Monthly Archives: May 2013

De-materialisation (Behind the Scenes VFX part 2)

Hello everyone! Marcin Dudkowski here again. Last time I posted, I talked about my visual effects compositing pipeline. Today I have more behind the scenes information and also something interesting to show you.

Do you remember the IKA Alien from our previous post? It has been mentioned that it feeds on matter. More to the point, in Eden Star you, as a player, will also be able to de-materialise objects , although for a different purpose. One of my responsibilities at Flix Interactive is to make sure this process looks powerful and beautiful. Here is a prototype:

To keep true to the “behind the scenes” promise, I am going to explain how this effect is created and controlled. At the very core of it lies a synergy of lights, particle systems and animated materials. The latter is built upon a system of masks, which I want to talk about. I am going to get quite technical from this point on. Tread carefully!

flix editor

The image above depicts Unreal3’s material editor with the aforementioned functionality stripped to bare minimum for better understanding. To produce required monochromatic masks I am comparing a simple black to white gradient texture against a 0 to 1 parameter (here called “Progress”). The “If” nodes then translate them into pure white on the left of the point where the parameter is of equal value to the gradient, and pure black on the right.

By adding a tiny value (“EdgeWidth”=0.02) to one of the gradient instances I am able to produce a “Darker Mask” with a small offset. I can then extract said offset by subtracting one mask from the other. From this point I have a set of textures I can use to create a glowing disintegration edge, and to turn any object fully visible on one and fully invisible on the other side of it.

Now, changing the values of the “Progress” parameter would visually wipe the entire material into the strangulating clutches of nothingness… ehkm, in an organized and orderly fashion. However, using a more erratic texture instead of a simple gradient will produce more interesting results.
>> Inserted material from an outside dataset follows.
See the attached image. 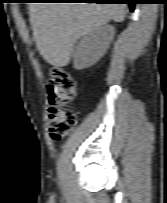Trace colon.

From this point, all that is left is adding a bunch of embers, glow-dust, lights, god-rays etc. and the effect is ready.

This concludes my mini-tutorial on the disintegration effect for Eden Star. I had to keep it rather short, but I hope at least some of you found it enlightening. Sharing my knowledge has always brought me great pleasure, so if you guys have any questions about visual effects in general, please do not hesitate to ask me. I will respond to everyone. Let’s fill this comment section below.

Thanks for reading! I am leaving you with an image update on my work on the scene I showed you in my last post. Till next time!

eden star space

First Look: Ika Character Model

Hello everyone!

For this post we wanted to showcase some more Eden Star art assets, but this time focusing a bit more on the technical side of what makes up an in game character model. We also want to give you a first look at one of the early types of enemy you, the Pioneer, will face on the surface of Pharus 7.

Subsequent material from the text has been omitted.